Let's factor in something else. A mite drop of 10 a day isn't considered too bad to kill a hive. In a month that's 310. Since none I know checks very closely at this time of year those 310 plus all the mites on the bees that died and were in the brood a month ago ... are on the bottom board of the dead hive. If you see a 1,000 mites in a deadout, that would probably be a load the hive could carry in normal times. I'm not saying mites didn't kill the hive, just that the counting exercise may not mean anything much. Let's gas a healthy hive and count mites. Coyote, how many more hives do you have? Nice Pix by the way. Sorry for the loss.

Dickm


----------



## Barry Digman (May 21, 2003)

> possibility is that it became queenless


I thought that might be a possibility too. Didn't see the queen, but I wonder if she could have been taken out with the trash if she died while the colonly was still alive. I'll look closer at the trash heap.



> significant mold on some of the comb? Is this a high moisture environment?


Very low humidity here, typically in the teens.



> just that the counting exercise may not mean anything much


Makes sense if there's no control hive to compare it with. The bottom board contains an accumulation of mites from who-knows-how-long. 



> how many more hives do you have?


About 18 more strung out around the county. This one happened to be at my house with another one.


----------



## George Fergusson (May 19, 2005)

>Let's factor in something else. A mite drop of 10 a day isn't considered too bad to kill a hive.

You really can't just throw out a number without considering the time of year. 10 a day in June is nothing to write home about. 10 a day in early winter is quite something else.

I think a lot of mite-killed hives probably die off by dwindling. Mite populations peak in early fall when the over-wintering bees are emerging. Going into winter with short-lived bees ain't going to cut it.


----------



## MountainCamp (Apr 12, 2002)

=I think a lot of mite-killed hives probably die off by dwindling. Mite populations peak in early fall when the over-wintering bees are emerging. Going into winter with short-lived bees ain't going to cut it.

George, this is why I feed light syrup long and hard in the fall vs. heavy syrup. I add my oils to inhibit mite reproduction and add additional younger bees to the winter cluster. I want as many bees as possible going into winter because the younger bees are what will bring the colony through winter. I leave enough food on the hive, I wrap, I feed and feed, then feed more, then I setup the granular sugar for a belt and suspenders approach. I also start feeding again toward the end of February to boost the population some. I am able to make up early season splits to expand or replace loses, and control swarming.


----------



## George Fergusson (May 19, 2005)

>this is why I feed light syrup long and hard in the fall vs. heavy syrup.

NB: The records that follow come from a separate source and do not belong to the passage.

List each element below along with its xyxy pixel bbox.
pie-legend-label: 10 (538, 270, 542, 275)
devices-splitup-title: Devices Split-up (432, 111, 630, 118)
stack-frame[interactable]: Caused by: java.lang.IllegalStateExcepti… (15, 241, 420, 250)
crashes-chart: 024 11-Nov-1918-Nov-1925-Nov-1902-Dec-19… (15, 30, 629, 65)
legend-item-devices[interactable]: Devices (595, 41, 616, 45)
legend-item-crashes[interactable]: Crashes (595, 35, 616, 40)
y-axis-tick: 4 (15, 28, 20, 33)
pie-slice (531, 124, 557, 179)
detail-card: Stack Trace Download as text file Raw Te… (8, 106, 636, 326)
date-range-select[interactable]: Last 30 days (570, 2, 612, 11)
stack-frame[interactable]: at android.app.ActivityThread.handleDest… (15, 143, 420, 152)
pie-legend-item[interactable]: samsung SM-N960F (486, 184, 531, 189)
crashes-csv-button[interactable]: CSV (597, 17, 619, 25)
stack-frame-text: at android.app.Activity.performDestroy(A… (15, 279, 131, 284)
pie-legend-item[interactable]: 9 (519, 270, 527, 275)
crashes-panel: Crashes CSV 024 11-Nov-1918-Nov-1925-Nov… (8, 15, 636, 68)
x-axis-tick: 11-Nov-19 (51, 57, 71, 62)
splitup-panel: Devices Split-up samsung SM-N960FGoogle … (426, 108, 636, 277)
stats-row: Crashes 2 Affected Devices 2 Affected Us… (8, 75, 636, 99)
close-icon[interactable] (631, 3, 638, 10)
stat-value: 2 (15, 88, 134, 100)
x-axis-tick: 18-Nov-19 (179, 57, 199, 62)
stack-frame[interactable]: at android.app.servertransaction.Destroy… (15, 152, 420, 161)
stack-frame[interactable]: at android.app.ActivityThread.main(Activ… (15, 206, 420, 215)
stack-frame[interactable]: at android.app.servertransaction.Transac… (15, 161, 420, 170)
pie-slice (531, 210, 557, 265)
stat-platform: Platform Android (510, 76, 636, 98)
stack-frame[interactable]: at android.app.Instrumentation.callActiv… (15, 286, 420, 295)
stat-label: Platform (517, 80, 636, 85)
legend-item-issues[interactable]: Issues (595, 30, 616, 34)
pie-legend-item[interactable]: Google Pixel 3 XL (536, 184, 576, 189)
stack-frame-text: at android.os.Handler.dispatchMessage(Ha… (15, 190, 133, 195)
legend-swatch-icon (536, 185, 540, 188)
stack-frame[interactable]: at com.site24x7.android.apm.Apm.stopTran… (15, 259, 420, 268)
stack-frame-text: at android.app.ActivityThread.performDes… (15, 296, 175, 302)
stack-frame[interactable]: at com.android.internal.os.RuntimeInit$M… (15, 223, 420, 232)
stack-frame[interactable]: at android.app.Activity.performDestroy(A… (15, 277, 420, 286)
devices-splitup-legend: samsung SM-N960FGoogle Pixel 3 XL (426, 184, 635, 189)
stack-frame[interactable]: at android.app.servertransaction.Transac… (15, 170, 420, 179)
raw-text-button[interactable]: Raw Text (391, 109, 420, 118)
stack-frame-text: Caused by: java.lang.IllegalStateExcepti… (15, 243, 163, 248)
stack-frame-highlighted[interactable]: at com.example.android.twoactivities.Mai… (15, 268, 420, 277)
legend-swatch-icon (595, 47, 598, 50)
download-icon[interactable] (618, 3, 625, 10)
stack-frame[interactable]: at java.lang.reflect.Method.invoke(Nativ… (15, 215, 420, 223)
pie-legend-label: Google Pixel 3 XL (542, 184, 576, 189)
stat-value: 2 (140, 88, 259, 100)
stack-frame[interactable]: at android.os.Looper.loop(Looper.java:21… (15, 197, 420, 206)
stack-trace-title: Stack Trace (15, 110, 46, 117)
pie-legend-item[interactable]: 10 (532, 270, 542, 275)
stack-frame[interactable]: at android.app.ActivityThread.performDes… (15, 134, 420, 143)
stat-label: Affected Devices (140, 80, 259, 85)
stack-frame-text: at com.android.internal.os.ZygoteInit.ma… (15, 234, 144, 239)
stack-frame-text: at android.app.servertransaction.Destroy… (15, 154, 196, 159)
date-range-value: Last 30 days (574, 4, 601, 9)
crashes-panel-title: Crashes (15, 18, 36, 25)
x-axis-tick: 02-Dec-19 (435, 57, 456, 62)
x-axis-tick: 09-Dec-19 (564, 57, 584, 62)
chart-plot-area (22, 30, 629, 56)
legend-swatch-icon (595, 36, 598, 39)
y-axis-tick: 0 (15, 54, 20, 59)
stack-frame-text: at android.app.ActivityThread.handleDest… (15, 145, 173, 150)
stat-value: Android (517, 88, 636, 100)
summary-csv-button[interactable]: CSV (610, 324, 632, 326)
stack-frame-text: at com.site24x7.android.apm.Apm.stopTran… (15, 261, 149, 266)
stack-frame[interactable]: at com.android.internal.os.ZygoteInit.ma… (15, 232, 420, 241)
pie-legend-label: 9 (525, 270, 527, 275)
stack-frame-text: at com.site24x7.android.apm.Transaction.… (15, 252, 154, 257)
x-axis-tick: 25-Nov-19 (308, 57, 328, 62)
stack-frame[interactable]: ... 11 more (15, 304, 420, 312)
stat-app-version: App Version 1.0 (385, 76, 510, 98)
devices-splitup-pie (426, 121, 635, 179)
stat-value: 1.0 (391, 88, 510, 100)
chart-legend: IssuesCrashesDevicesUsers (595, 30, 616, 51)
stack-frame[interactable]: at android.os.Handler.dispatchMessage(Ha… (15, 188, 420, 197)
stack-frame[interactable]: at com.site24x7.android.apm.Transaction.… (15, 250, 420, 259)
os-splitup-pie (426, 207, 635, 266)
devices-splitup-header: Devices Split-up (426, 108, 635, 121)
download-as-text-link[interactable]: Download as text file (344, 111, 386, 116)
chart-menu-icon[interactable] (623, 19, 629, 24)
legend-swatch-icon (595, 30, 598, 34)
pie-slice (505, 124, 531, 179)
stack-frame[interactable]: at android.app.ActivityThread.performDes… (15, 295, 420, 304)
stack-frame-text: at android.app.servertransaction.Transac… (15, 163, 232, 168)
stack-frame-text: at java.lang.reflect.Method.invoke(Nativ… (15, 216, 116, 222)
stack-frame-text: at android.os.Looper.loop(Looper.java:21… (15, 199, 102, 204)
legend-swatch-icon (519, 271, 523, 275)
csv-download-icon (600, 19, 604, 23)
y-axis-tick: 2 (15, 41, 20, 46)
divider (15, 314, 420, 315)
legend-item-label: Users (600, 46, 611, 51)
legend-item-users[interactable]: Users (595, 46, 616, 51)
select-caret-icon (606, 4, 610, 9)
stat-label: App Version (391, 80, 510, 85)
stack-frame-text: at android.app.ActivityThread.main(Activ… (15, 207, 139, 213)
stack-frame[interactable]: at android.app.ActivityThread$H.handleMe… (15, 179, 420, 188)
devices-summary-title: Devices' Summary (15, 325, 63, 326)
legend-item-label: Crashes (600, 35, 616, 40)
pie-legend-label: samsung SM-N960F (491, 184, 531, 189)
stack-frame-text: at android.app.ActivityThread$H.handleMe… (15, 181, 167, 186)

Well, if that works for you, good. The principle is sound, but the practice... I just hate to think that is what beekeeping has come to!

Even feeding light syrup to spur brooding in the fall, if your mite loads are high, you're just raising more mites and weakened bees when you don't need them, but getting hives through the winter, by almost any means, is probably worth it.

Coyote: Looking at some other pictures, I see definite signs of PMS- the dead emerging bees with tongues sticking out, punctured cappings.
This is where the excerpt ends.